## Data provided
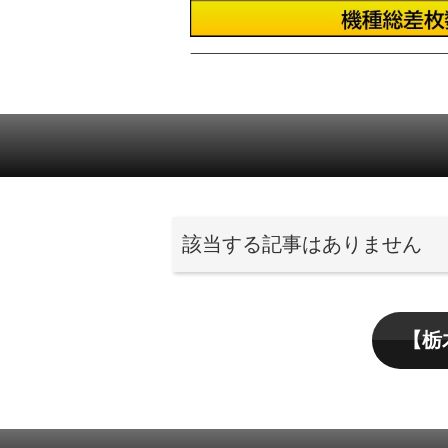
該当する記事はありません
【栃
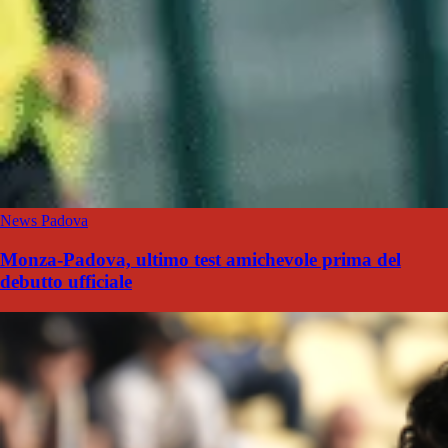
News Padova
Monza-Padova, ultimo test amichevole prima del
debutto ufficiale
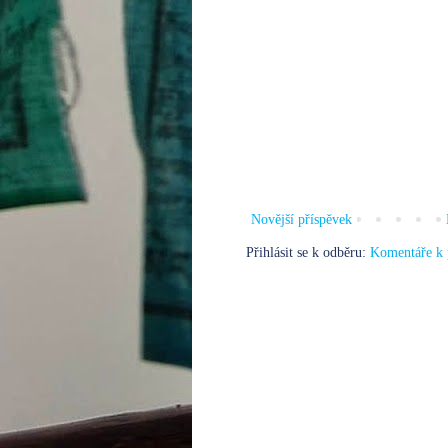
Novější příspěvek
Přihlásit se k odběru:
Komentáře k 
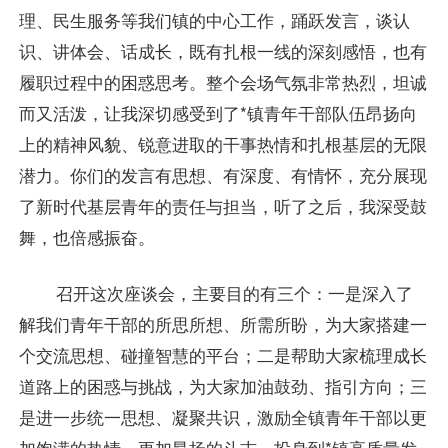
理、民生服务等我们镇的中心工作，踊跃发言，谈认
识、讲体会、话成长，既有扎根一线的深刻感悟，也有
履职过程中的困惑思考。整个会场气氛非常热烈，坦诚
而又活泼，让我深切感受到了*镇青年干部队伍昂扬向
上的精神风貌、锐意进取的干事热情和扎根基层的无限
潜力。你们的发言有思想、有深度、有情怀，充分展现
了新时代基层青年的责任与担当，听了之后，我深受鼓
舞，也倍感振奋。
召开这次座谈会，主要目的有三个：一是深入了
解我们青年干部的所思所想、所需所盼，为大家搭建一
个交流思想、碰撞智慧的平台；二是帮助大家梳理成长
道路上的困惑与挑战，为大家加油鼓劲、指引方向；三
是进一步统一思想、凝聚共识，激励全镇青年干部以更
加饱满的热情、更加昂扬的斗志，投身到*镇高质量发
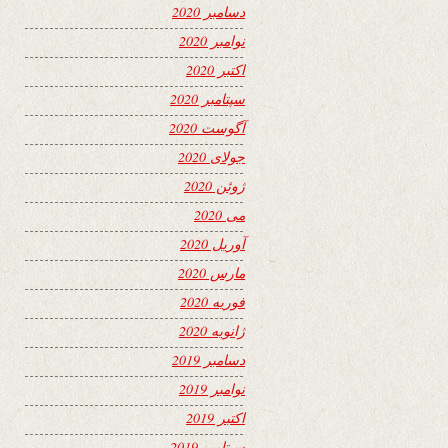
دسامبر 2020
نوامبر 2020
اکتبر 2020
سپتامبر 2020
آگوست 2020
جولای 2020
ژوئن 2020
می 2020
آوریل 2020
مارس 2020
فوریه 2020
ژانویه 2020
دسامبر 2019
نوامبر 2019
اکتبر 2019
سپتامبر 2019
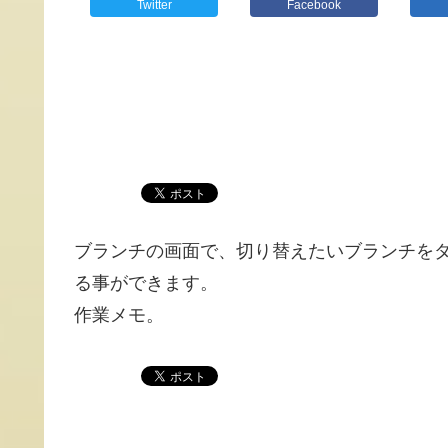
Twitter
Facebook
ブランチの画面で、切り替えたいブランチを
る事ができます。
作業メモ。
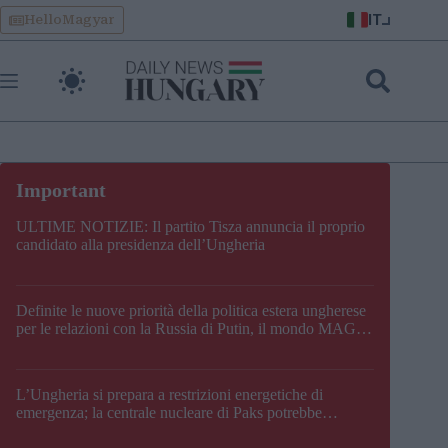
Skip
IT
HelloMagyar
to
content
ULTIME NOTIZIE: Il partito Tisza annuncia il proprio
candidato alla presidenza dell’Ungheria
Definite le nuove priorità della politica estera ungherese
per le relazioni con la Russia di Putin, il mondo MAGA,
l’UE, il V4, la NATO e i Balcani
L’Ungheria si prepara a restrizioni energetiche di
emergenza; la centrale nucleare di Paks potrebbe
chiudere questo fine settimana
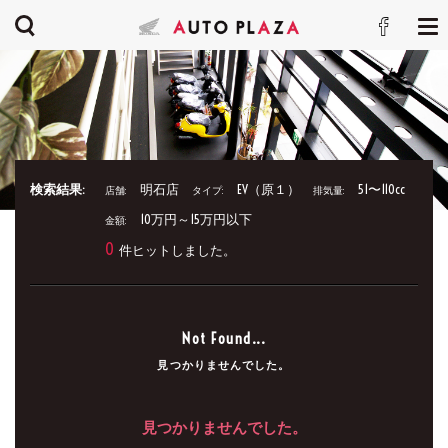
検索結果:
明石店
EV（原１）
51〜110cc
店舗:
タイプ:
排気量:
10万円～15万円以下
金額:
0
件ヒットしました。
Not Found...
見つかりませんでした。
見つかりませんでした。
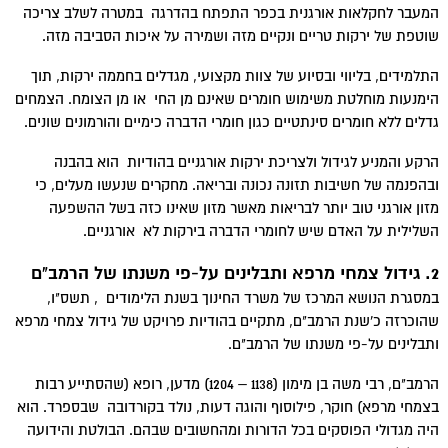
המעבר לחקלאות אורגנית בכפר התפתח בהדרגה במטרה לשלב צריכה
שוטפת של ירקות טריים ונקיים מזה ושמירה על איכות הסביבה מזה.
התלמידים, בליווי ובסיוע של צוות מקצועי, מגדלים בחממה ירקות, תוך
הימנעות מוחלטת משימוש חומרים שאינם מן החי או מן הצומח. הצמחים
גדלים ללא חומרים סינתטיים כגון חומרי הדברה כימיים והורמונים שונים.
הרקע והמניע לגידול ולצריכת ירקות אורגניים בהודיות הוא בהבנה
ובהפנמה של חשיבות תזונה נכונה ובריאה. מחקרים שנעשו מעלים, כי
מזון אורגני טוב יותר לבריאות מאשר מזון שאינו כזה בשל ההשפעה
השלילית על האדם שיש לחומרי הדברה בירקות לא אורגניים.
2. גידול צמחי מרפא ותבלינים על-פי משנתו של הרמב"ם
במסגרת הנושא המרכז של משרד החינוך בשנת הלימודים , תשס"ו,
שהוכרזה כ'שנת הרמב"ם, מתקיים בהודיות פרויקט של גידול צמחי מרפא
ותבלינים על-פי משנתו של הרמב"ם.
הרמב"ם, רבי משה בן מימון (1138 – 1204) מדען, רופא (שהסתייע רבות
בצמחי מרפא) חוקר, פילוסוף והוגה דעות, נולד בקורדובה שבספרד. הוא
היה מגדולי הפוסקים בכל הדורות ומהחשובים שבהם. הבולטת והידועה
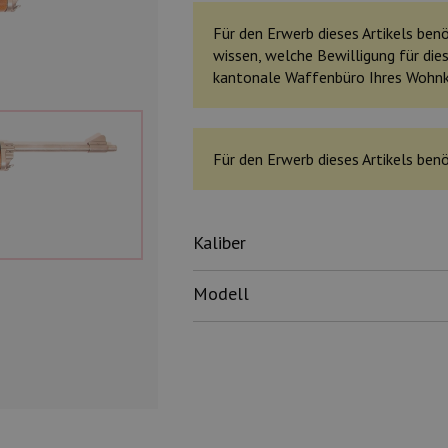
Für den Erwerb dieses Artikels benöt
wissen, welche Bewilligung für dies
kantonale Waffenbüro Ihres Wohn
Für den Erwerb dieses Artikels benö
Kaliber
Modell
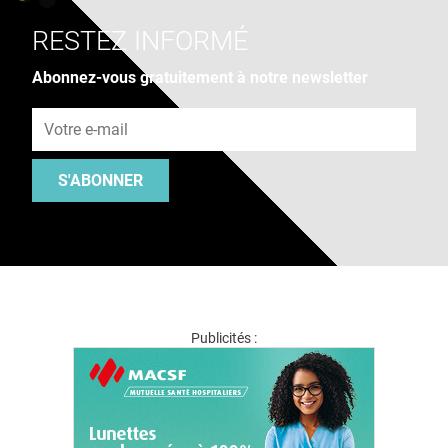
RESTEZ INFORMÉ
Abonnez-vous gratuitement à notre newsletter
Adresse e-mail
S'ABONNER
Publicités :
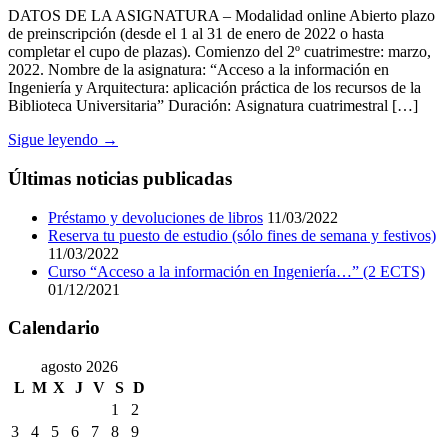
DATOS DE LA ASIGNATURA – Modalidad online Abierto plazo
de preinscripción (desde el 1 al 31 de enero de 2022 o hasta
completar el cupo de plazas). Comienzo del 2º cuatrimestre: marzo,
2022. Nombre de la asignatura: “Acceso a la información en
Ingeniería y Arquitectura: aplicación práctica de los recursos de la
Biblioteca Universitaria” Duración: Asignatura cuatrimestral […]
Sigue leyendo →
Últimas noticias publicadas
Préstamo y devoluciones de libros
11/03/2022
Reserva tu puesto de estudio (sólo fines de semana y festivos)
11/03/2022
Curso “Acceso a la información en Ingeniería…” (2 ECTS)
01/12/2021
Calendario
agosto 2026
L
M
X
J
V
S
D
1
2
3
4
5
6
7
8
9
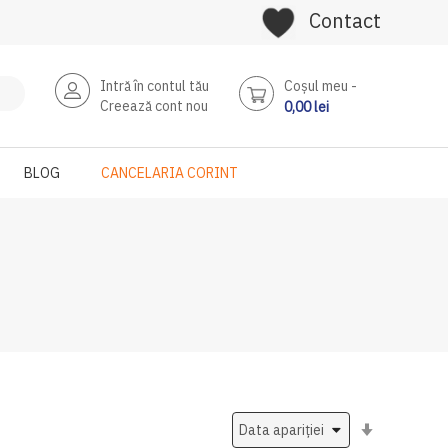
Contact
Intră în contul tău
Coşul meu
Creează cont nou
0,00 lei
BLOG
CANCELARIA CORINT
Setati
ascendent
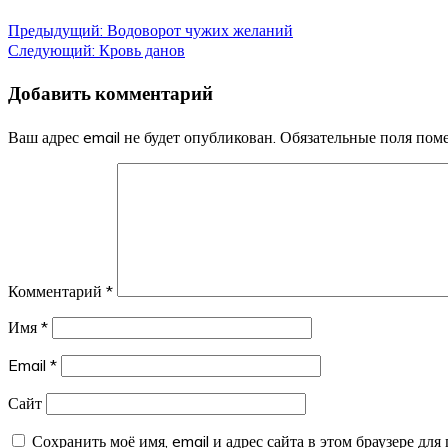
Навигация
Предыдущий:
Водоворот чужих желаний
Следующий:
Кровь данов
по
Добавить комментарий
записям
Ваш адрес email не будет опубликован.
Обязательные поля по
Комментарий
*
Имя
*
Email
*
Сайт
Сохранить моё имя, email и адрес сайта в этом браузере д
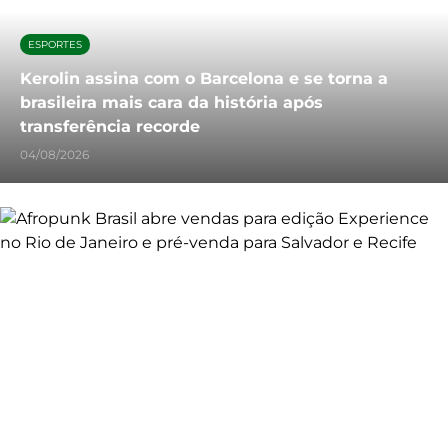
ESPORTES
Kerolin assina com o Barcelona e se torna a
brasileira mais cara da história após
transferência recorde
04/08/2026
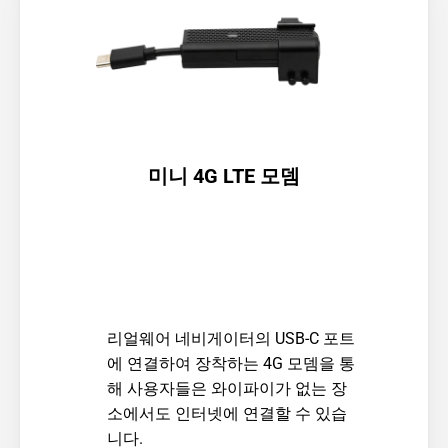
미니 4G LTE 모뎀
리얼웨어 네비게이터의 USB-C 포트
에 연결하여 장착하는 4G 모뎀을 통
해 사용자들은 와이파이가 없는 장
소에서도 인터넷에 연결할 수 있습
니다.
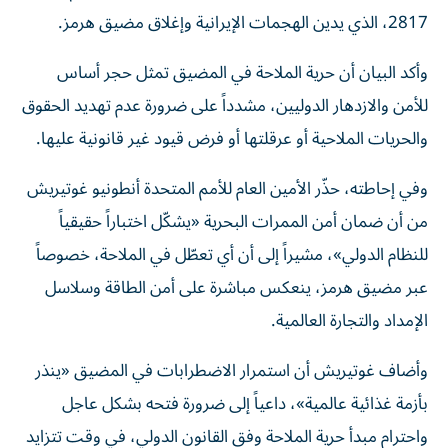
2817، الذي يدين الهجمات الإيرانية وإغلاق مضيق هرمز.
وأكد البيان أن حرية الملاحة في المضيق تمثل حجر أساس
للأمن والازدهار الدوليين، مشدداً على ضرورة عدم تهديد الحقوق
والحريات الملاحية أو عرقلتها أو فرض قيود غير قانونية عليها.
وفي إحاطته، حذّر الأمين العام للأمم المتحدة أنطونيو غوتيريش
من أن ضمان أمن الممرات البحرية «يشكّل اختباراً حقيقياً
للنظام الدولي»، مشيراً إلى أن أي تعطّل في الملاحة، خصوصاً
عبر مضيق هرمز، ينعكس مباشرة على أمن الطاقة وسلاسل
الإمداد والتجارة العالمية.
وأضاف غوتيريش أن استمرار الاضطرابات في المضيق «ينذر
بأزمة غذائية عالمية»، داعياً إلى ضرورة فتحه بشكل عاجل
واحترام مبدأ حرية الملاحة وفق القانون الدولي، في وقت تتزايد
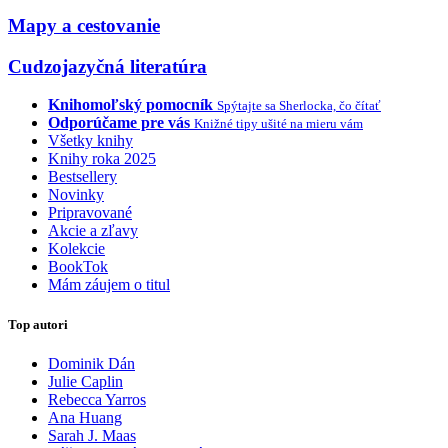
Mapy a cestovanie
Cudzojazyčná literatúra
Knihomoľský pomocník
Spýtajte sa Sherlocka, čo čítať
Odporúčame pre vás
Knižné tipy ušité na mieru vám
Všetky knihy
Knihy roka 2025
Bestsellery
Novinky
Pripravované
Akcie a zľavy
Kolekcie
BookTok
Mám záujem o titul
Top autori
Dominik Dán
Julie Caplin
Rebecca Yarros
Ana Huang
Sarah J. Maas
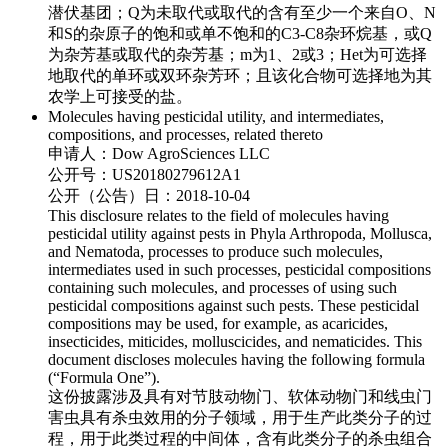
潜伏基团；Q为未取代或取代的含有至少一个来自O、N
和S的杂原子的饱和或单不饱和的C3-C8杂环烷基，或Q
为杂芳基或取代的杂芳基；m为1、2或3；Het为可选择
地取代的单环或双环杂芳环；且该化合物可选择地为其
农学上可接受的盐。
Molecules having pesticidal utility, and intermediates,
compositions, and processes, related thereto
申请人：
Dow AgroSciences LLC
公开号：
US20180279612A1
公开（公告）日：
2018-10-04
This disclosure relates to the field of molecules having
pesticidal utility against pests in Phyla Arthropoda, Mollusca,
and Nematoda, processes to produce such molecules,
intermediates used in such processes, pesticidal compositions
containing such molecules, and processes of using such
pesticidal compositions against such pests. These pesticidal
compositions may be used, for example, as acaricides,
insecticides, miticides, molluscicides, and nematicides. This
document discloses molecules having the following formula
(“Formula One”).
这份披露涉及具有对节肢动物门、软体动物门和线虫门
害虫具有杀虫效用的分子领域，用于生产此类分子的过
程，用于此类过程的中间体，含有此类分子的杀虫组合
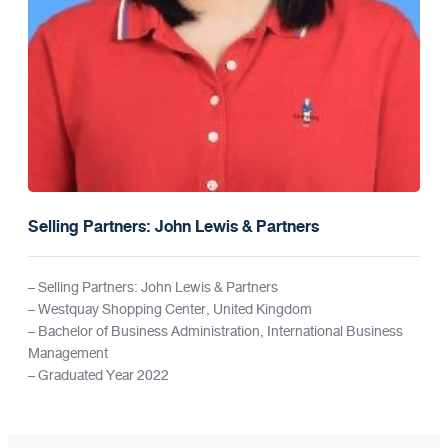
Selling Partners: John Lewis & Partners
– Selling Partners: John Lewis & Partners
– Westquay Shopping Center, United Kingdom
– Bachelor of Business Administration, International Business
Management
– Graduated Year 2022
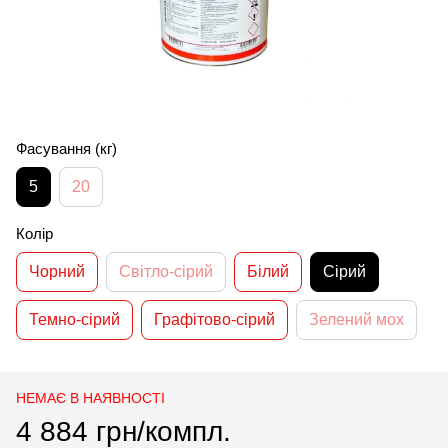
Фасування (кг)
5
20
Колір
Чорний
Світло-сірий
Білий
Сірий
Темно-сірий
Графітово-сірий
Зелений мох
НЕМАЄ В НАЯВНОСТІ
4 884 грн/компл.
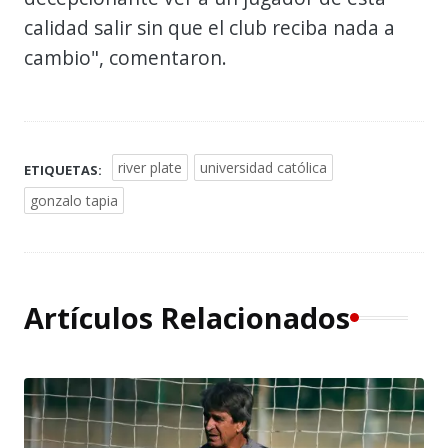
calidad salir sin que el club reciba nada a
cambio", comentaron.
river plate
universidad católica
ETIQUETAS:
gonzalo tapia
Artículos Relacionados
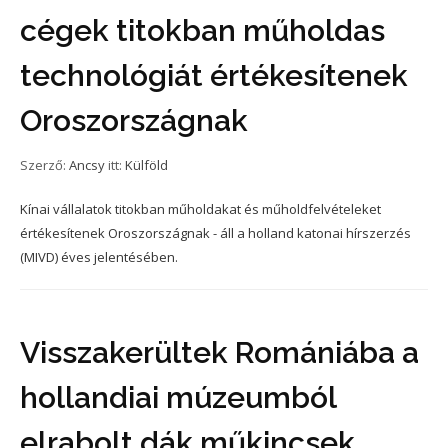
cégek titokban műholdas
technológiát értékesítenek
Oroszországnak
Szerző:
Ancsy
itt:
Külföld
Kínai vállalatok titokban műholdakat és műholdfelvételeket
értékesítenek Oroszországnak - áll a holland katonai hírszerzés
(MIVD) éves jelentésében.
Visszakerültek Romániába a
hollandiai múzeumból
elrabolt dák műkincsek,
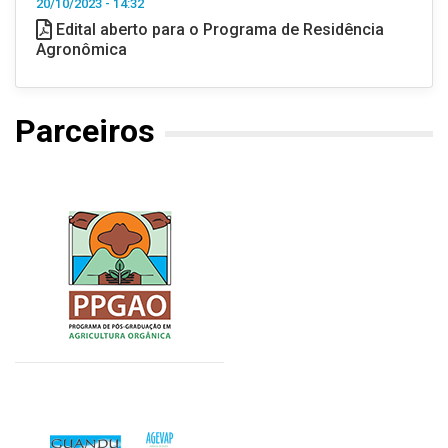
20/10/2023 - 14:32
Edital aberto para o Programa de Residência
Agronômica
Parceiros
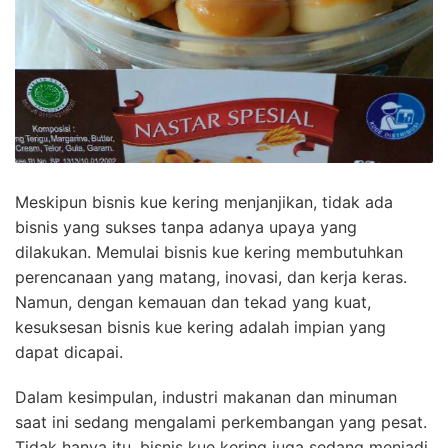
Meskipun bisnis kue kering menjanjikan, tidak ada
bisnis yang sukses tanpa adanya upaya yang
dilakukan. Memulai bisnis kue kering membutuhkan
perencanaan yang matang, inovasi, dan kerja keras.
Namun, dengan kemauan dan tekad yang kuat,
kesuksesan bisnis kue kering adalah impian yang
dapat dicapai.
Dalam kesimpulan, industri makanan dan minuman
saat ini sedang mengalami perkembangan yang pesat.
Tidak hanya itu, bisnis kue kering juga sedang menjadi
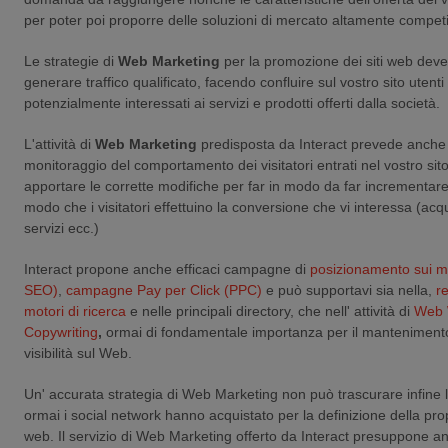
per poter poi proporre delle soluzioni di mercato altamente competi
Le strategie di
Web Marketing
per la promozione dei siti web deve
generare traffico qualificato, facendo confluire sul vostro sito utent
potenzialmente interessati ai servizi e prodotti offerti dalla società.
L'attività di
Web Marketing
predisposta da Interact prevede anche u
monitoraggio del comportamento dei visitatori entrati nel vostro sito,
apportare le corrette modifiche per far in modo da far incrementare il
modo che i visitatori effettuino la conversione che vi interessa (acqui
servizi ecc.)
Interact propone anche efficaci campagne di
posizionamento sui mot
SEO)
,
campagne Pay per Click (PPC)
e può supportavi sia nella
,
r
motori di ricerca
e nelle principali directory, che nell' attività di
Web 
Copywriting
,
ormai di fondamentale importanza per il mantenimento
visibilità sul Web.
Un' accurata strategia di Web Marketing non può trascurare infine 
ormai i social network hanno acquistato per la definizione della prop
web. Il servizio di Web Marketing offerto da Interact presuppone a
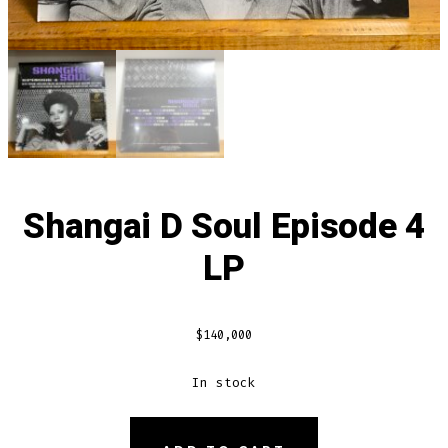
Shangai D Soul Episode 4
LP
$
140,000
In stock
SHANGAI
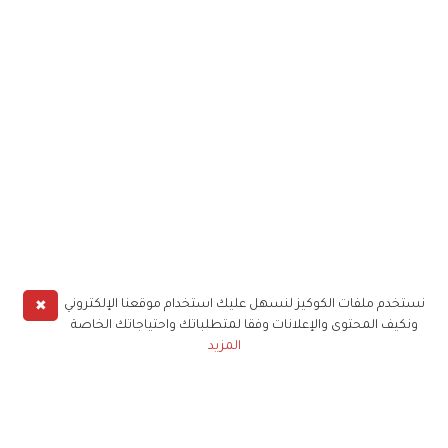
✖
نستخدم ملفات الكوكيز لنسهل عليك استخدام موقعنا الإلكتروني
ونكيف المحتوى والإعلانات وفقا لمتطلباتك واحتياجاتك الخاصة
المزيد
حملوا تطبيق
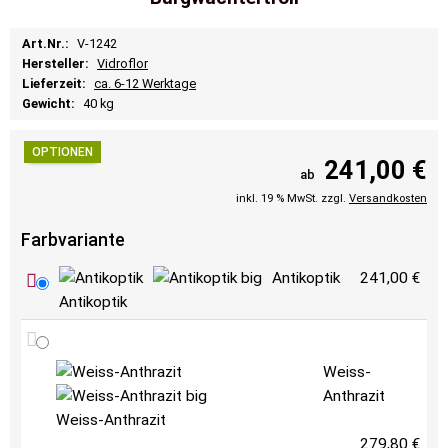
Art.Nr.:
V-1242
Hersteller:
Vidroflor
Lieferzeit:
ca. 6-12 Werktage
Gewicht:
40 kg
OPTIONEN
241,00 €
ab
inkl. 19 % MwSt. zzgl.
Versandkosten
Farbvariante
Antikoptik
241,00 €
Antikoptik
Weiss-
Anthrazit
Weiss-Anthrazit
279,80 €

## Task requirements
Only the lines holding the word "yang" belong in the answer; copy them from the listing above.

## Written answer
bisnis yang sukses tanpa adanya upaya yang
perencanaan yang matang, inovasi, dan kerja keras.
Namun, dengan kemauan dan tekad yang kuat,
kesuksesan bisnis kue kering adalah impian yang
saat ini sedang mengalami perkembangan yang pesat.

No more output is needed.